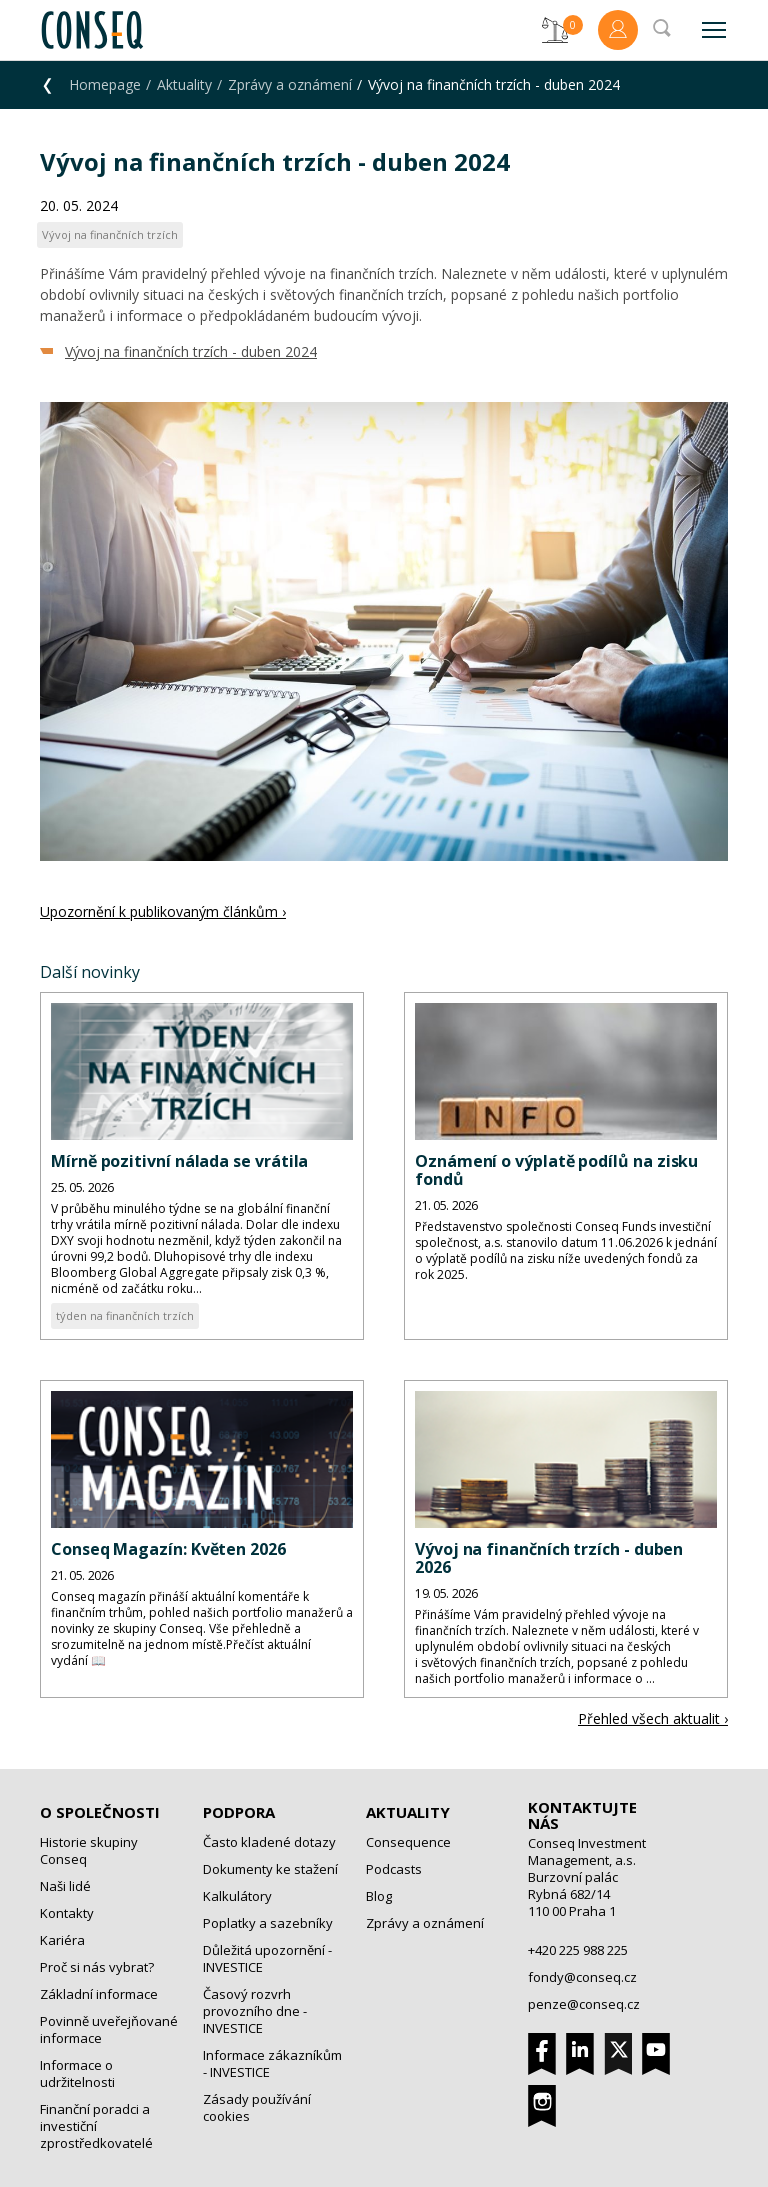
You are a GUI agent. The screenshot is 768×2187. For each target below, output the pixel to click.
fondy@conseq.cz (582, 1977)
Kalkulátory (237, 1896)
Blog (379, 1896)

* * *

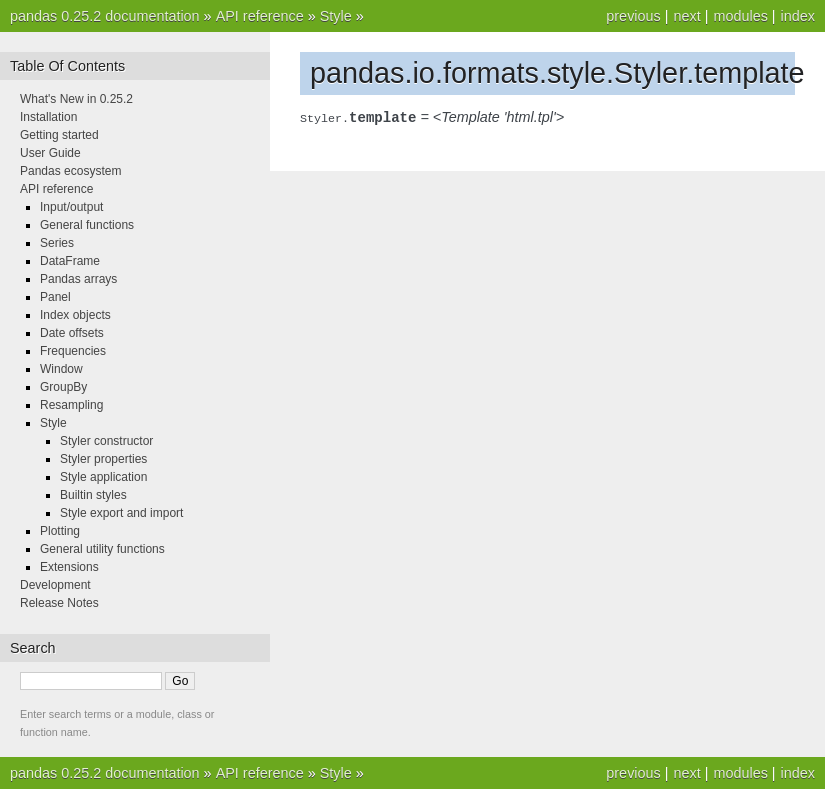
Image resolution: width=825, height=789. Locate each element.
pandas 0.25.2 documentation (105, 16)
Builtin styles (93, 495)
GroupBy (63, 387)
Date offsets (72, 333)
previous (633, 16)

### Exercise instructions
Across all of the records above, how many lines include the string "each"? Answer with one number only.

### Problem solution
2